Reducing light emission and saving energy
Holland Scherming was responsible for developing and mounting the screening installation, that contains several sustainable features. Because of the artificial LED lighting that is used to grow the vegetables, light emission should be restricted during the winter months (September till April). To prevent light emission at night, an assimilation screen is installed. Besides that, the installation holds an energy screen as well, to prevent heat from escaping through the glass roof. At the same time, this climate screen allows enough sunlight into the greenhouse to illuminate the vegetables.
Looking to the future
In addition to the fact that the greenhouse system will be one of the most advanced in the world, the structure has been designed in such a way that all sorts of adjustments can be made easily. The greenhouse has four independent food systems that can all be controlled remotely. In addition, the system is completely integrated into the hotel's intelligent Priva building automation system. In case one of these systems fails, the others can take over. Additional capabilities have been built into the systems, to accommodate the cultivation of other crops.

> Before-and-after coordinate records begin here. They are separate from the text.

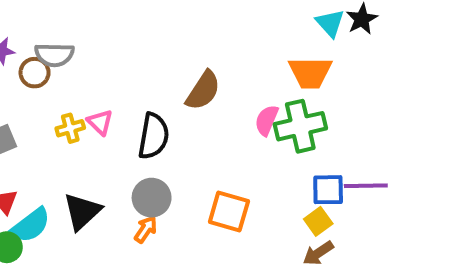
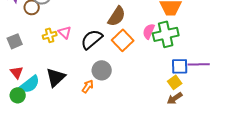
black semicircle: (154, 136) -> (92, 39), turned -140
gray circle: (152, 198) -> (102, 70), moved
orange square: (229, 211) -> (123, 40), moved, turned 30

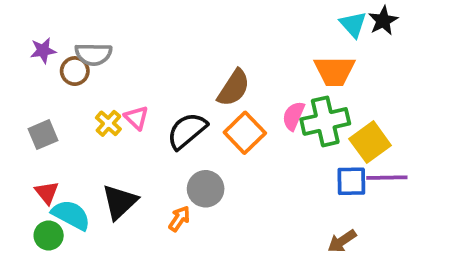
yellow cross: (50, 35) -> (108, 123), turned -32
yellow square: (175, 82) -> (370, 142), moved, size x1.5
cyan semicircle: (30, 84) -> (71, 215), turned -115

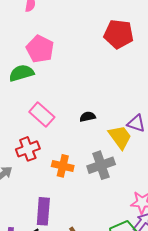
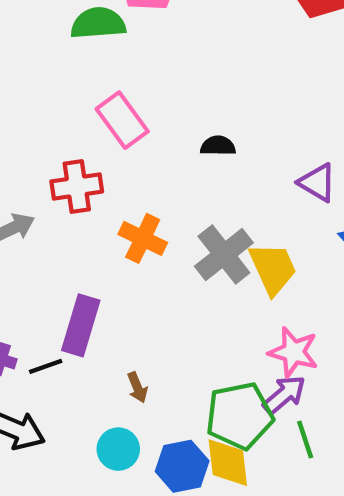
yellow trapezoid: (120, 137) -> (273, 268), moved
gray cross: (101, 165) -> (224, 254), turned -32

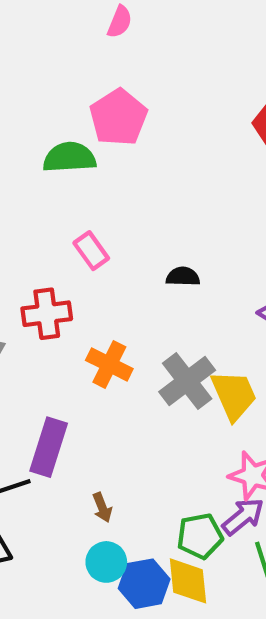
pink rectangle: (122, 120) -> (91, 251), size x0.7
green pentagon: (240, 416) -> (200, 536), size x0.7
cyan circle: (118, 449) -> (106, 562), moved

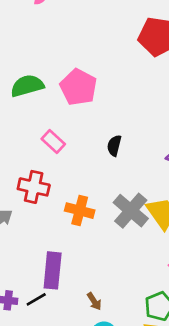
pink pentagon: (118, 117) -> (78, 87), moved
black semicircle: (183, 277) -> (114, 146), turned -66
red cross: (47, 314) -> (34, 187), turned 32

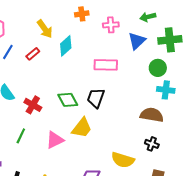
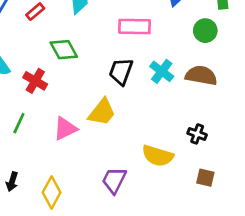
cyan cross: (166, 90) -> (162, 71), moved, turned 30
green diamond: (68, 100) -> (64, 50), moved
brown semicircle: (152, 115) -> (201, 75), moved

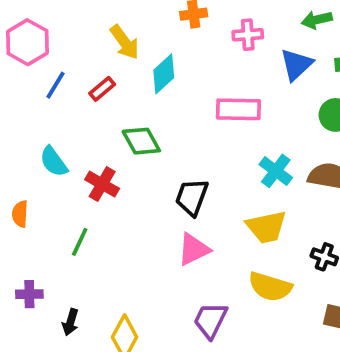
black trapezoid: (121, 71) -> (192, 197), moved
yellow trapezoid: (102, 112) -> (266, 227), moved, turned 40
pink triangle: (65, 129) -> (194, 249), moved

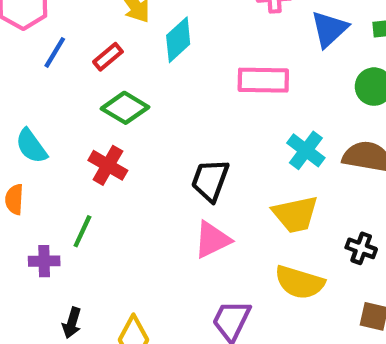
green diamond: (141, 141) -> (125, 108), moved, turned -30
cyan semicircle: (54, 162) -> (31, 146), moved
purple cross: (29, 294) -> (44, 261), moved

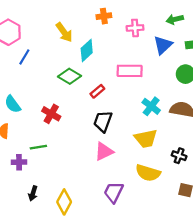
red rectangle: (108, 57) -> (97, 91), moved
green diamond: (125, 108) -> (70, 76), moved
green line: (82, 231) -> (38, 147), turned 56

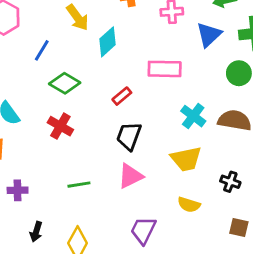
blue line: (24, 57) -> (42, 50), moved
green diamond: (70, 76) -> (65, 83), moved
green line: (38, 147) -> (79, 185), moved
yellow semicircle: (148, 173) -> (189, 205), size x0.7

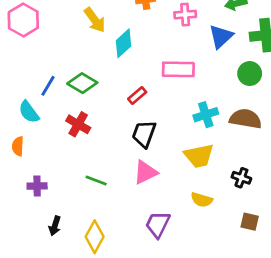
blue line: (42, 50) -> (48, 86), moved
cyan cross: (193, 116) -> (206, 115), turned 35
green line: (79, 185) -> (96, 181), turned 30

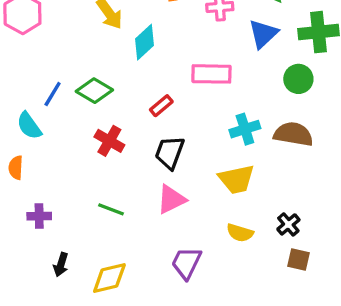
red cross: (78, 124) -> (109, 141), moved
black cross: (241, 178) -> (288, 224), moved, turned 30
yellow diamond: (95, 237) -> (109, 278), turned 48

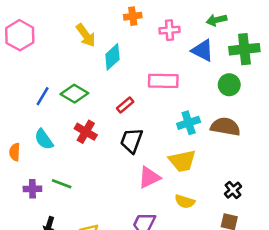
blue triangle: (263, 34) -> (203, 50), turned -50
cyan semicircle: (29, 126) -> (44, 139), moved
pink triangle: (171, 199) -> (149, 177), moved
green line: (111, 209) -> (62, 184), moved
black cross: (288, 224) -> (233, 190), moved

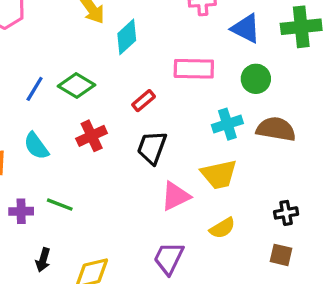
green circle: (229, 85) -> (256, 79), moved
red cross: (86, 132) -> (92, 136), turned 35
black cross: (233, 190) -> (286, 213), turned 30
yellow semicircle: (185, 202) -> (222, 228), turned -48

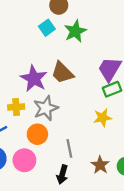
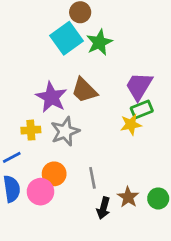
cyan square: (47, 28) -> (66, 38), size x1.6
yellow star: (103, 118) -> (131, 125), moved
orange circle: (37, 134) -> (54, 174), moved
black arrow: (62, 174) -> (103, 208), moved

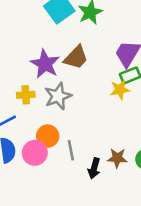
brown trapezoid: (84, 90) -> (76, 57), turned -92
gray line: (92, 178) -> (71, 150), moved
brown star: (128, 197) -> (117, 158), turned -30

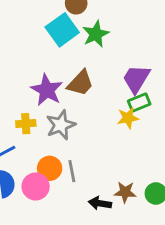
gray line: (71, 150) -> (72, 171), moved
black arrow: (94, 168) -> (100, 203), turned 84

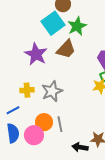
brown trapezoid: (80, 83) -> (66, 49), moved
purple star: (47, 90) -> (36, 54), moved

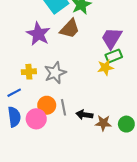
black arrow: (80, 147) -> (84, 115), moved

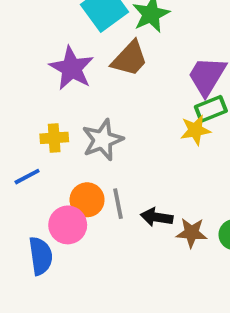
blue semicircle: (14, 117) -> (41, 256), moved

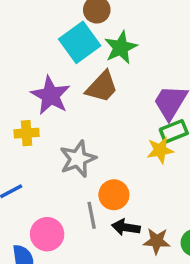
yellow cross: (54, 138) -> (27, 133), moved
orange circle: (87, 200) -> (114, 195), moved

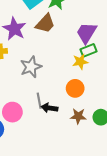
orange circle: (114, 195) -> (75, 88), moved
black arrow: (126, 227) -> (49, 108), moved

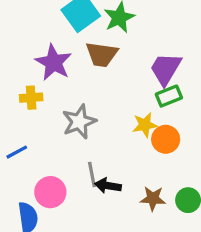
brown trapezoid: (45, 24) -> (102, 54), turned 55
yellow star: (80, 62) -> (145, 125), moved
orange circle: (75, 88) -> (166, 139), moved

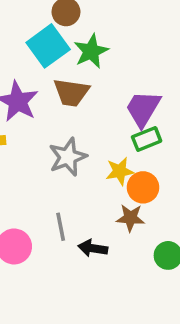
gray star: (79, 122) -> (68, 157), moved
black arrow: (108, 186) -> (93, 248), moved
brown star: (153, 199) -> (130, 218), moved

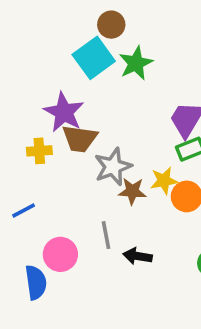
brown trapezoid: (71, 92) -> (80, 139), moved
brown star: (130, 218) -> (132, 191), moved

One of the four independent systems doubles as a (nearly) closed ecosystem. The fish are cultivated in fish trays, and the water, including the fertilizer produced by the fish, is purified and passed on to the plants as food. So the greenhouse makes use of symbiotic water plants and animals. At the moment, research and trials are being conducted to cultivate larvae using food scraps from the hotel to become new fish, which would make the system truly 100% circular.
"Looking at all the aspects of development and construction of the greenhouse, you get an idea of how we will deal with our natural resources in the future," Verbakel says. "Of course I am very proud that we've been able to contribute to that development as Havecon & Partners!"